§ **Work order**:
Respond with nothing but the number of lines in this data that include the word "output".

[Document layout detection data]
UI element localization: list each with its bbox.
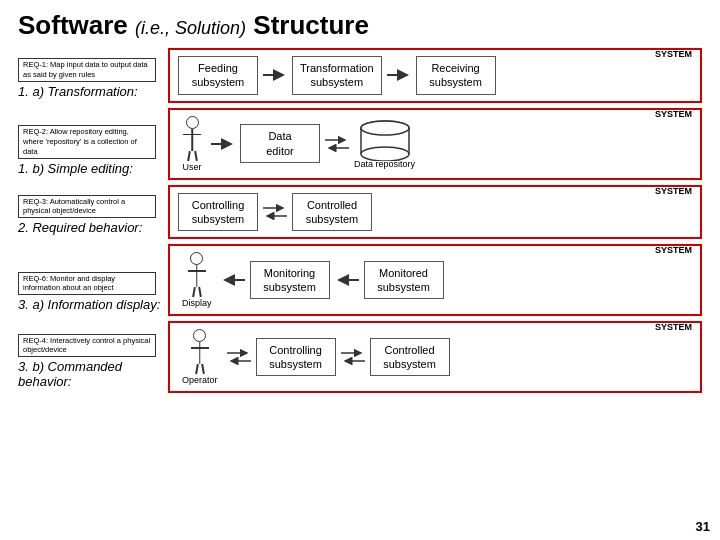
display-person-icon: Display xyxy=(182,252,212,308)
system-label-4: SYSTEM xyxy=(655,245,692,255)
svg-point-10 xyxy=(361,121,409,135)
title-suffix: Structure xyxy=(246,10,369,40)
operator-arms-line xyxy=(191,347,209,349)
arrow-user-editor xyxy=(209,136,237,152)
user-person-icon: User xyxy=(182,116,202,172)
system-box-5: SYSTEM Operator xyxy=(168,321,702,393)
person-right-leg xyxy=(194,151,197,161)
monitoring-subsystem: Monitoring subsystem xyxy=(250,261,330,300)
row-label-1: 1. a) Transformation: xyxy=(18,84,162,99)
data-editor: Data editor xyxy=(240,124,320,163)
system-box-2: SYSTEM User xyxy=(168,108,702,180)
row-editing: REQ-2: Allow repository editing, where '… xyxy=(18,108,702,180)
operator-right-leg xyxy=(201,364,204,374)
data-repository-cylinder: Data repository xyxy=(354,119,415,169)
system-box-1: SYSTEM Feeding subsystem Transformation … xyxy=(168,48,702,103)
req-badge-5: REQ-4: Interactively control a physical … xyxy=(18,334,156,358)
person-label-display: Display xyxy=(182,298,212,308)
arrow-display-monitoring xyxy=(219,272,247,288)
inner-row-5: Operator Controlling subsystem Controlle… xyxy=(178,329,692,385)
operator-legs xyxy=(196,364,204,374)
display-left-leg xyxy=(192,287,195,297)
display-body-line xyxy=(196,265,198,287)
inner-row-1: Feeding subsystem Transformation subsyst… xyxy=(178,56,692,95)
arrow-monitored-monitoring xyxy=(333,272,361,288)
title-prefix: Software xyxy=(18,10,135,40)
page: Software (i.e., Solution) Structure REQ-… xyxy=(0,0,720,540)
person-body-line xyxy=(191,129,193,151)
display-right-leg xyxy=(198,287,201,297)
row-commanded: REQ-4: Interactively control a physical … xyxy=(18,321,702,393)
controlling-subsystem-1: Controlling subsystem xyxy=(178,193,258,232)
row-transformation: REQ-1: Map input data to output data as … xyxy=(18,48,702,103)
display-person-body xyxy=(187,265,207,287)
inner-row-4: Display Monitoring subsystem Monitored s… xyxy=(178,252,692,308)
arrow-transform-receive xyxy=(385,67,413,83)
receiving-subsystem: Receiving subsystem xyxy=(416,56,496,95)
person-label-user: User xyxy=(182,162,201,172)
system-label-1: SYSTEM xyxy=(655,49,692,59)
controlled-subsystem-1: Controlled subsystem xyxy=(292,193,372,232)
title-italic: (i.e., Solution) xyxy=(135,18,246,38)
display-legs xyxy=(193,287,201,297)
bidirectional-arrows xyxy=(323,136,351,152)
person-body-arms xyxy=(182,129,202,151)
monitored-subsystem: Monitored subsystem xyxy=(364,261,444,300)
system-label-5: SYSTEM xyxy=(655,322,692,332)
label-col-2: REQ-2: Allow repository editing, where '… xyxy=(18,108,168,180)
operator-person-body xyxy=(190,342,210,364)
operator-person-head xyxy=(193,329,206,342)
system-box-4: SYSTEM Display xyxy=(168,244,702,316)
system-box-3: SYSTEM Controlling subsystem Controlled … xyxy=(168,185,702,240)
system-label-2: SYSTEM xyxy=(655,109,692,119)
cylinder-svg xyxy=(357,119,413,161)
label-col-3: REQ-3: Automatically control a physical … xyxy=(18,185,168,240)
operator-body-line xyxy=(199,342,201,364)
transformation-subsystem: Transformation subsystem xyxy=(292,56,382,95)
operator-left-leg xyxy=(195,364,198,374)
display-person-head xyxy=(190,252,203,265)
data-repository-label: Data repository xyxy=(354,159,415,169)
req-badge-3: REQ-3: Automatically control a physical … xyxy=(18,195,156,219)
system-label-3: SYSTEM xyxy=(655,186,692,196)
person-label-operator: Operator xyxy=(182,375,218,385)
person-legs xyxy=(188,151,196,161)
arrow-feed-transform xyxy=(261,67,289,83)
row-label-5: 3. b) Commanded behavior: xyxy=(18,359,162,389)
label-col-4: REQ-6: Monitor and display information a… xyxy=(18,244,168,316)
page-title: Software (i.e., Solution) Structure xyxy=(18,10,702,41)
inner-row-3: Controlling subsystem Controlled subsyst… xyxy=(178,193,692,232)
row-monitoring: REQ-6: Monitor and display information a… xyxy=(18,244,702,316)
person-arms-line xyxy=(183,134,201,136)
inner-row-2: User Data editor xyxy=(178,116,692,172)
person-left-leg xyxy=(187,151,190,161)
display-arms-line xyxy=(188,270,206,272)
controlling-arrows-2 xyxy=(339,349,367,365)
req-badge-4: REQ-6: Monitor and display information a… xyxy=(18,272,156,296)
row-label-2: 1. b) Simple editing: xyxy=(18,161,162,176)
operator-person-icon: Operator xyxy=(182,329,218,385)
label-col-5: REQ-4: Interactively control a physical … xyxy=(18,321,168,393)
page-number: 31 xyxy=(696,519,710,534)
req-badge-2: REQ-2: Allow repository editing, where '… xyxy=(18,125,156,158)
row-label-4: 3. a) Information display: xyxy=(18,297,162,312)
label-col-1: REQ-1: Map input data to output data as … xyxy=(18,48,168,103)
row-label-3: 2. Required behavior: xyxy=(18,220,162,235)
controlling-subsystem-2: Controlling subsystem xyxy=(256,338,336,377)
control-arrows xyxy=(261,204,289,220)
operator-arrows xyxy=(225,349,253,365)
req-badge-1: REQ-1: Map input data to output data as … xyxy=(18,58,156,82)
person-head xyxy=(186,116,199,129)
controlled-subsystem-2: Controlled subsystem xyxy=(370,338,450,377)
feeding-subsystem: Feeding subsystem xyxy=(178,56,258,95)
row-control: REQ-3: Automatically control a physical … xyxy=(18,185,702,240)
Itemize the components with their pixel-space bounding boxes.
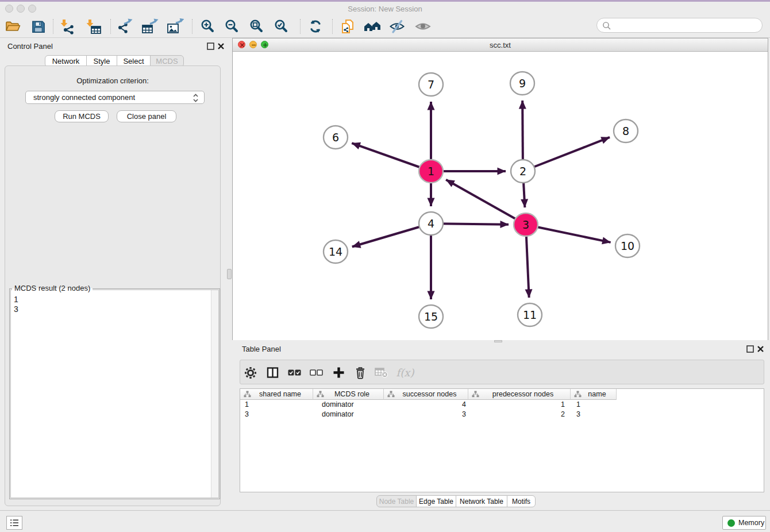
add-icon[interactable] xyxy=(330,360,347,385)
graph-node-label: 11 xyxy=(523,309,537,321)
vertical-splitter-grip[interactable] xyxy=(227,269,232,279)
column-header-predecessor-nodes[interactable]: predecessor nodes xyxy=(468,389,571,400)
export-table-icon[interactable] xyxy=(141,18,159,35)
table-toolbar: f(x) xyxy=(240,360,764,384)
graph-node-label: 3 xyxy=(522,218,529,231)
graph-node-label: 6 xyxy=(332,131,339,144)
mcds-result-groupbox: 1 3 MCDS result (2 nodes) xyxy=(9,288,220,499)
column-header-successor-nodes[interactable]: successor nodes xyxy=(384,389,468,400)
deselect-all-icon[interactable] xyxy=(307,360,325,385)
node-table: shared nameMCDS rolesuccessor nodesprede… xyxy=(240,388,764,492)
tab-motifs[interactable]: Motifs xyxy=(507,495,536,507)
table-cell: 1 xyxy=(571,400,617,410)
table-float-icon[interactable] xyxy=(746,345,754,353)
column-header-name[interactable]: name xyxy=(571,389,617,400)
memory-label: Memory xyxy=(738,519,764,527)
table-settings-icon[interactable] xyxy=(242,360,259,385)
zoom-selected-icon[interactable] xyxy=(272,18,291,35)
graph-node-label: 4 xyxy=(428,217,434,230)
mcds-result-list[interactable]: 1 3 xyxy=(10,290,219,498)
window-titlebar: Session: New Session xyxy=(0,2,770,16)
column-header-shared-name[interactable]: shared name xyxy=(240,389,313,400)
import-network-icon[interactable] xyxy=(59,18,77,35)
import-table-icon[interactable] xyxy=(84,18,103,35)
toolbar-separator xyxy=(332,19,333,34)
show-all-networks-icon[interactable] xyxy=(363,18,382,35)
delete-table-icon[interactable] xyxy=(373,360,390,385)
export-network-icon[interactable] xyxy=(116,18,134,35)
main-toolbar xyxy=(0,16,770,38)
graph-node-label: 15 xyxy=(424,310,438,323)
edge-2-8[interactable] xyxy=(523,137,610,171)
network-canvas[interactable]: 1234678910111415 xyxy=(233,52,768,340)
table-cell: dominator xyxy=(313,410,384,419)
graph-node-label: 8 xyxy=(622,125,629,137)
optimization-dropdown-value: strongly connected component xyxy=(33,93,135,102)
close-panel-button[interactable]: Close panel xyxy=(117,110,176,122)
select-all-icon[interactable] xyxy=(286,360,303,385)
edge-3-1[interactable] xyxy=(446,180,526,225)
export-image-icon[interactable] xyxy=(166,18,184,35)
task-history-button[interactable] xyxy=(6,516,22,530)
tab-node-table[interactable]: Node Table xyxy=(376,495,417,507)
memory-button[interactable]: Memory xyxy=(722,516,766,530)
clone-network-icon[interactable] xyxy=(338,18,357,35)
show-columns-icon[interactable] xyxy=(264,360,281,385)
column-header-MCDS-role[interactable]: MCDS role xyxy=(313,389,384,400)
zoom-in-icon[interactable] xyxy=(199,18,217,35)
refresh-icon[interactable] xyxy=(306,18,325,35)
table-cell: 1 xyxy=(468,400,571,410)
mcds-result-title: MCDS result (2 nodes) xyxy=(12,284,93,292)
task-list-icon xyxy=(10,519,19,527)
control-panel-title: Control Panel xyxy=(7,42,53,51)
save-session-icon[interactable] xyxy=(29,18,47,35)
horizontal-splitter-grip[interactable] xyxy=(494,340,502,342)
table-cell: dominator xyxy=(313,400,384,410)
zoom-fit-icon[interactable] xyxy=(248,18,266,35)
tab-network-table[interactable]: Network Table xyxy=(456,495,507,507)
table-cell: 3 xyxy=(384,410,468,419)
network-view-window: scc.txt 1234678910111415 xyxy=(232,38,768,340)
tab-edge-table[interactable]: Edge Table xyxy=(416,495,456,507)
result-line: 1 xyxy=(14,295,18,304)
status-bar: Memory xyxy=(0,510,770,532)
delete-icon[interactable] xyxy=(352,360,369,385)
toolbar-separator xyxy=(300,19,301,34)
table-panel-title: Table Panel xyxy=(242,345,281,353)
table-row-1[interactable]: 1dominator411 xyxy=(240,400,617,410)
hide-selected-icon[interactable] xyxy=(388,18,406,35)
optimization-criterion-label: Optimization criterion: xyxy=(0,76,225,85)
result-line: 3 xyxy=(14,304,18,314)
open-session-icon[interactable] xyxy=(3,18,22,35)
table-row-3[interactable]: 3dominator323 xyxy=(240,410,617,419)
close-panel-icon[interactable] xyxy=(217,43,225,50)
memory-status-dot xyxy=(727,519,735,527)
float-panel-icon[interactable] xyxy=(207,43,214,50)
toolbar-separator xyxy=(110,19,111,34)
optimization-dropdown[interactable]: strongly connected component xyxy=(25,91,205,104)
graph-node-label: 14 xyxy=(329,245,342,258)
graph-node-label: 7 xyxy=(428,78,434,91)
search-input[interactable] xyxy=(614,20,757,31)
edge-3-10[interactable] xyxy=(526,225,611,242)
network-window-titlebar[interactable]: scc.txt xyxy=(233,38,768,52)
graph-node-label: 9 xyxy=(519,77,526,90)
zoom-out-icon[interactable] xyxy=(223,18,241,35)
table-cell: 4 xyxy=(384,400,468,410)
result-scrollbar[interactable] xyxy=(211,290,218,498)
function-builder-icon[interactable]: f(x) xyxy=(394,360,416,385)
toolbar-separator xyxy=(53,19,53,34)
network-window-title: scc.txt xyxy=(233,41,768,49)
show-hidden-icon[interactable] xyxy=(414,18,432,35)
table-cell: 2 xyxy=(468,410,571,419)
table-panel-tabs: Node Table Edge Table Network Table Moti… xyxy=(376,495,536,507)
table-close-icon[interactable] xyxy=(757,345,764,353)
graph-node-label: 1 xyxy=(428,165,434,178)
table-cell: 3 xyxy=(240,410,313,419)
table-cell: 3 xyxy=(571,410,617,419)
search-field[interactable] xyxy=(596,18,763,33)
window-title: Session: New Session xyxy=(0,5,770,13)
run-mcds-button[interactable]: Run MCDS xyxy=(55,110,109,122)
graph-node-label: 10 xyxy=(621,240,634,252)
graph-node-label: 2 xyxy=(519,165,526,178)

§ **Response for this exercise**:
3